Crome exhibited his paintings in London relatively infrequently. At the Royal Academy he showed on eight occasions (every year from 1806–12, except 1810, and then again in 1816 and 1818), exhibiting thirteen paintings in all. At the British Institution he exhibited his work on only three occasions in his lifetime (1818, 1820 and 1821), showing a total of five paintings overall. Given the unfamiliarity of Norfolk scenes to a London audience, it is scarcely surprising that a high number of Crome’s titles in his London showings were non-specific, carrying more generic titles than those paintings he exhibited at the Norwich Society of Artists, where his local audience could have been expected to recognise the places he had painted. Of the thirteen works he showed at the Royal Academy, only six had even the most perfunctory topographical information in their titles, the others being variously described merely as Landscape or A Sketch from Nature. At the British Institution, however, all of his five exhibits except the one shown in 1818 (A Blacksmith’s Traverse) had some reference to the local area in their titles. As well as his growing confidence as a painter, it may be that the success of the Norwich Society of Artists encouraged Crome to introduce at least a modicum of geographical specificity to his titles in the last five years of his exhibiting record.
Unfortunately, there are too few critical reactions to Crome’s painting style to ascertain precisely how his work was received throughout his career, whether in Norwich or in London. However, it is clear that his commitment to the Norwich Society of Artists and his relatively infrequent exhibition in London meant that his sales and critical estimation were largely centred on Norwich and Norfolk. That said, his success in developing a sequence of exhibitions at Norwich led to some account of them appearing in journals with national coverage. The review of the 1809 Norwich Society of Artists exhibition that appeared in Le Beau Monde and Monthly Register was one of them. The critic was not entirely hostile to Crome’s work and found much to praise in some of his smaller pictures, but others were described as affected with a sickly colouration, some being too bold, others looking unfinished and chaotic.18
The reviews Crome received from Norwich newspapers were more measured, as might be expected, and those that appeared in the same period that Mousehold Heath was completed are of particular interest.

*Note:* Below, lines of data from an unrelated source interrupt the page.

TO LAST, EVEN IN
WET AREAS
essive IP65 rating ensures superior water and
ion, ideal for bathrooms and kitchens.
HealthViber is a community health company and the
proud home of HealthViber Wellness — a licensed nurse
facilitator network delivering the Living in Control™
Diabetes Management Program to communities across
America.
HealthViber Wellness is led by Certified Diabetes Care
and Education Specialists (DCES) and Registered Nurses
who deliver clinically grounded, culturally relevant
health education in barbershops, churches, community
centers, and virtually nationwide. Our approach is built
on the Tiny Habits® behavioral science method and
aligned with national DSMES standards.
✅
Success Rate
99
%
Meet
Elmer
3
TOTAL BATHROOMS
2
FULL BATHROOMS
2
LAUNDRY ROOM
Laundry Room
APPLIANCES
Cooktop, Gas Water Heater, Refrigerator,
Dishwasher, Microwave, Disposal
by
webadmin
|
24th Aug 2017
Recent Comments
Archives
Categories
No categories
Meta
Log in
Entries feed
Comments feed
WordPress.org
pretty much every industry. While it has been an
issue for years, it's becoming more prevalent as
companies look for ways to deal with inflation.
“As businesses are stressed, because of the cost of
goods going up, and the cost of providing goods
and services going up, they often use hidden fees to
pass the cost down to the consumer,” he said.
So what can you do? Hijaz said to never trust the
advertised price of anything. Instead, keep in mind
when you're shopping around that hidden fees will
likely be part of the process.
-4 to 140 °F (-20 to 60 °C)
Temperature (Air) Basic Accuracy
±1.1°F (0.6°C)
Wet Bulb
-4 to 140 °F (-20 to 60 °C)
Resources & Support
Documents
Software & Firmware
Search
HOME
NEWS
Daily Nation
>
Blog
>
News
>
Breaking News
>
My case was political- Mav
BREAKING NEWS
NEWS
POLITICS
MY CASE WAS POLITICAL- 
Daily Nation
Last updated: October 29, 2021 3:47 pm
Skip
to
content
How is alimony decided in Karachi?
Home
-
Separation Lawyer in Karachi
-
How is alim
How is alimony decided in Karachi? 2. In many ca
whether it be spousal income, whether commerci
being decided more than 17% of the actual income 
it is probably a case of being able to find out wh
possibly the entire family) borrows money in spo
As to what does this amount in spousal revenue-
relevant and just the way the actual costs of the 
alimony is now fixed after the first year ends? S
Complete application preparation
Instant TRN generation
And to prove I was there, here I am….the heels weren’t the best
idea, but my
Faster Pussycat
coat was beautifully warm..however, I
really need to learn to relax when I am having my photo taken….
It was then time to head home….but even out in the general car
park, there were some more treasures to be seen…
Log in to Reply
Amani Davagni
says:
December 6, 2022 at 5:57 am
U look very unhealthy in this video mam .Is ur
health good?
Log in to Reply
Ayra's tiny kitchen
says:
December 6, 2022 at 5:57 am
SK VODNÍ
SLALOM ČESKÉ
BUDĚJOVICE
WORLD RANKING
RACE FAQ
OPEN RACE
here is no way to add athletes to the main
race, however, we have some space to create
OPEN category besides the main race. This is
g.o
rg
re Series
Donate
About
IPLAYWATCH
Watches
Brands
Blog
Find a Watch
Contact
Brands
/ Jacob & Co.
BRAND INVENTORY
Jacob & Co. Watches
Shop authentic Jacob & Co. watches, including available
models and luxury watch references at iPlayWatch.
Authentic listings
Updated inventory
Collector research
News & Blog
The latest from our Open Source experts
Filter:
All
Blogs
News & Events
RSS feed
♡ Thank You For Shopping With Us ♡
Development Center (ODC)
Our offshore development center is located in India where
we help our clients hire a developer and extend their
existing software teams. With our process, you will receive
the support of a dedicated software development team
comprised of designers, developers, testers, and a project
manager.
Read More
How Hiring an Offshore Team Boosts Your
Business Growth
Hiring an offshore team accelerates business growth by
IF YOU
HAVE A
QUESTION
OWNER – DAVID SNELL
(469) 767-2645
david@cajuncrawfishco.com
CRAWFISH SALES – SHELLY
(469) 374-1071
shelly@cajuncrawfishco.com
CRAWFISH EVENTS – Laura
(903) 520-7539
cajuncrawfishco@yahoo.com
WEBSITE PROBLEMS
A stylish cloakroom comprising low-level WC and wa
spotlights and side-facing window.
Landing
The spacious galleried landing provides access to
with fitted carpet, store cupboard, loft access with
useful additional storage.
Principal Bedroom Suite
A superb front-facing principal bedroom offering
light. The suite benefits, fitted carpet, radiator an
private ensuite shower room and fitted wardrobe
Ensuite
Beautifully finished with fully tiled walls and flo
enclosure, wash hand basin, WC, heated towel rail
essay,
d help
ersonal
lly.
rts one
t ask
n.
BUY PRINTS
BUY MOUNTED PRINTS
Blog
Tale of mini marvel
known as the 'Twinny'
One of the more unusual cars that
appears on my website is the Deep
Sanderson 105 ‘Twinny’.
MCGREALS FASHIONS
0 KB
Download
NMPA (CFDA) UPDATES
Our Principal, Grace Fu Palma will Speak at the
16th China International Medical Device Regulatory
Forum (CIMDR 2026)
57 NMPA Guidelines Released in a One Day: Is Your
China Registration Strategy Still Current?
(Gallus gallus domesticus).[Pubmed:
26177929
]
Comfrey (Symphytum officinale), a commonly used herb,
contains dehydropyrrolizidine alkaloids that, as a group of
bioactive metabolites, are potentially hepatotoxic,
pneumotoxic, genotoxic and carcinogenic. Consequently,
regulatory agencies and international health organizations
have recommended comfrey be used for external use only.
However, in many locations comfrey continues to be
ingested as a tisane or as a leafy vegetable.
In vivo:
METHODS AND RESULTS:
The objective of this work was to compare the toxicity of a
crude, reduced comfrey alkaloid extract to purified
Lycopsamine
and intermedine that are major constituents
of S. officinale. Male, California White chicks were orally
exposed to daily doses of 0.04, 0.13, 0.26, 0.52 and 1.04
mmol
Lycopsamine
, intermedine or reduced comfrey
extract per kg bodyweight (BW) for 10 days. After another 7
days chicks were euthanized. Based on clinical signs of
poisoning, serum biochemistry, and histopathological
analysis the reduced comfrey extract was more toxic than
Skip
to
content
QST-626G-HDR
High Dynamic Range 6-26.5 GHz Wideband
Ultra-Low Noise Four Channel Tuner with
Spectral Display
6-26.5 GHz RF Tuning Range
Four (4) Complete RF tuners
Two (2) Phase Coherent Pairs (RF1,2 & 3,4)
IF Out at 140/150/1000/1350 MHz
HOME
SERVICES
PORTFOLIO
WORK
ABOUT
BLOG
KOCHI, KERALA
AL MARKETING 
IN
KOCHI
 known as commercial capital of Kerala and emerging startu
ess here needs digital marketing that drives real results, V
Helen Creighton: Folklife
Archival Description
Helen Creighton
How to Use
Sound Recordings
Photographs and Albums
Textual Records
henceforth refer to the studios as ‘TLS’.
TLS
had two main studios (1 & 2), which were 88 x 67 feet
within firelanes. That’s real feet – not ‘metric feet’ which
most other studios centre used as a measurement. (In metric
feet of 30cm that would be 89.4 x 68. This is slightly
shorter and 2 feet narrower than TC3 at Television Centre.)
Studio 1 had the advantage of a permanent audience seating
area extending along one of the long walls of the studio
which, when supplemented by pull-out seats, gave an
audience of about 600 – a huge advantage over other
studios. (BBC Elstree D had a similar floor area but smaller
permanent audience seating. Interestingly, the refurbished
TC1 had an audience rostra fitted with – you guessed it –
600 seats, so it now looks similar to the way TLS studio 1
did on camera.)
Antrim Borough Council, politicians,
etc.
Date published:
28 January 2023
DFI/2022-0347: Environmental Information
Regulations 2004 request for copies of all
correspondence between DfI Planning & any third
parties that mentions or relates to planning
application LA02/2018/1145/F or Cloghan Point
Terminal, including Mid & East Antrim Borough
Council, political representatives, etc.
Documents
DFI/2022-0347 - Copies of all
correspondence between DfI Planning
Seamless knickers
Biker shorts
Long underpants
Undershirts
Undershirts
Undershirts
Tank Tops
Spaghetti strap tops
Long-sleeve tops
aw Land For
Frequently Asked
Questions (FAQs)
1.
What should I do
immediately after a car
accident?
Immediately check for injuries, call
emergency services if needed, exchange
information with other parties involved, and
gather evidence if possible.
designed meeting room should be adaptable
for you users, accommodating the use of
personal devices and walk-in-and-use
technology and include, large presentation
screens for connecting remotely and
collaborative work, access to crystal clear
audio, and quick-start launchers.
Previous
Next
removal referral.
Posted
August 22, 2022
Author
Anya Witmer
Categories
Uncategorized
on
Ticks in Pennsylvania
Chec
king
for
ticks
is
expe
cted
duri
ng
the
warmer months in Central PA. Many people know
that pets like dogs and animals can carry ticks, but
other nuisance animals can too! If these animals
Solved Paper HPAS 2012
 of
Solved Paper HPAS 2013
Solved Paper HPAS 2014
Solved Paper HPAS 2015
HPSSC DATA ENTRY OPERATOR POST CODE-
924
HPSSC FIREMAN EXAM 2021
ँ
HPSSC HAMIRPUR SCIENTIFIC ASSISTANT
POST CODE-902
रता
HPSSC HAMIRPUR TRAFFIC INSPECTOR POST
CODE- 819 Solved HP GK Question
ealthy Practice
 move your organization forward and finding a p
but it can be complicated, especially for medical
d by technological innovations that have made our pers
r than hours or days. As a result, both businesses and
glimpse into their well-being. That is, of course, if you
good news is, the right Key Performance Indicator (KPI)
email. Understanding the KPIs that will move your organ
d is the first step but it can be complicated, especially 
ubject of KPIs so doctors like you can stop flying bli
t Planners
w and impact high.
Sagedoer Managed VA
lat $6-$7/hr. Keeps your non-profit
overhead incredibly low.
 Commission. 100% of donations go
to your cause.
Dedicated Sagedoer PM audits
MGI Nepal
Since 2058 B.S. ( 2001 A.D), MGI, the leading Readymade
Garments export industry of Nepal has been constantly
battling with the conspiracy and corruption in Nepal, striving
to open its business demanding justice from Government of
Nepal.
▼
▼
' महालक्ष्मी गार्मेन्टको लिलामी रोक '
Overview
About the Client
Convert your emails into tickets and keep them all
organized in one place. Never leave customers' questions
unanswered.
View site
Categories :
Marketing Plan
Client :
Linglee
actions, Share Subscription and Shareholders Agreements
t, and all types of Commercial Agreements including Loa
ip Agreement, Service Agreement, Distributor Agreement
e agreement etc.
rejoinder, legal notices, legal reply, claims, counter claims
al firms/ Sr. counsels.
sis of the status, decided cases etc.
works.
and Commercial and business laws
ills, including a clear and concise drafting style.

In the review of the 1818 exhibition of the Norwich Society of Artists he was praised for his ‘peculiar talent of giving interest to local scenery by striking effects of sky and atmosphere’. One picture was described in terms that recapitulate Crome’s advice to James Stark about avoiding trifles: ‘Beautifully finished with strong contrast of chiaro-scuro – a fine surface without heaviness, and spangly, spirited execution without fritter or littleness.’19 The review for 1820, however, was more critical. His lack of finish was again singled out as a problem, making at least one of his pictures, his undated The Fish-Market, Boulogne (fig.2), too sketch-like for the reviewer’s taste. Praise for two other landscapes was tinged with the same concern about finish in his other works: ‘Mr Crome presents for inspection two pictures, in his usual free and unconstrained manner, and with more than the degree of labour which he ordinarily finds time to bestow on his works.’20
Crome’s decision to send a Heath Scene to the British Institution in 1821 allows us to gauge the reactions of London critics not only to one of his final paintings but also to a specific location that was not familiar to them. With regard to his artistic merits the critics were broadly united in praising him, especially insofar as he had taken such a lowly subject and raised it to the dignity of art. The Sun’s critic, for example, commented on Crome’s growing confidence and ambition: ‘this artist’s style is calculated to produce very powerful effects on a larger scale than we have yet seen him attempt.’21 The critic of the London Magazine started the review of the paintings in that year’s exhibition by quoting, with amendments, Henry Fuseli’s well-known diatribe against modern landscape painting, given in his lectures as Professor of Painting at the Royal Academy, where Fuseli had compared the imaginative landscape painting of the old masters with the modern interest in topography, ‘the tame delineation of a given spot … what is commonly called Views.’22 For the reviewer, Crome’s landscape is decisively separated from such a verdict:
Mr. I. Crome [sic] has an enviable ‘Heath Scene near Norwich’, in which the student may see how much a subtle observation of the elements, in their wild moods, does for a most uninteresting flat. This view is not at all like a mere topographical delineation. It assumes a much higher station.23
The Examiner had already noticed Crome’s works, if only in passing, in previous reviews, and included him as one of those who had exhibited ‘beautiful landscapes’ at the British Institution in 1820.24 The same newspaper, in reviewing the British Institution’s 1821 exhibition, was moved to single out Crome and his erstwhile pupil James Stark for their naturalism, comparing Stark with Hobbema and Crome with Rembrandt. Crome’s advice to Stark, quoted earlier, is vindicated in the praise both artists received:
The reader who has not seen Mr. J. CROME’S Heath Scene, No. 40, will form no inadequate idea of it, if, recollecting the solemn chiaroscuro of REMBRANDT, he conceives the stinted vegetation of a flat and extensive heath, painted with smart touches to such an effect … Mr STARKE [sic] renders the limited views of trees, &c, of which his landscapes generally consist, peculiarly pleasing by dint of close similarity with their originals … He evidently has got by heart the express and almost infinite touchiness of HOBBIMA [sic] … and avoids the damning character of a plagiarist, by making his acquired knowledge an offering to English nature. To this Artist and the Messrs. Crome the Gallery is much indebted, and from their talents the painters of Norwich have obtained a very increased éclat.25
Remarks such as these indicate that by the early 1820s Crome’s reputation was rising and his achievement was beginning to receive its proper recognition.26 Crome was already well known in Norwich as the co-founder of the Norwich Society of Artists, a regular contributor to its exhibitions and a significant teacher of younger painters. Now his attainment in the development of landscape painting was being recognised by critics based in London. He was poised, therefore, to have his work considered with increasing respect. Ironically, within weeks of these favourable notices appearing, Crome succumbed to a sudden illness, and died on 22 April 1821, aged only fifty-two.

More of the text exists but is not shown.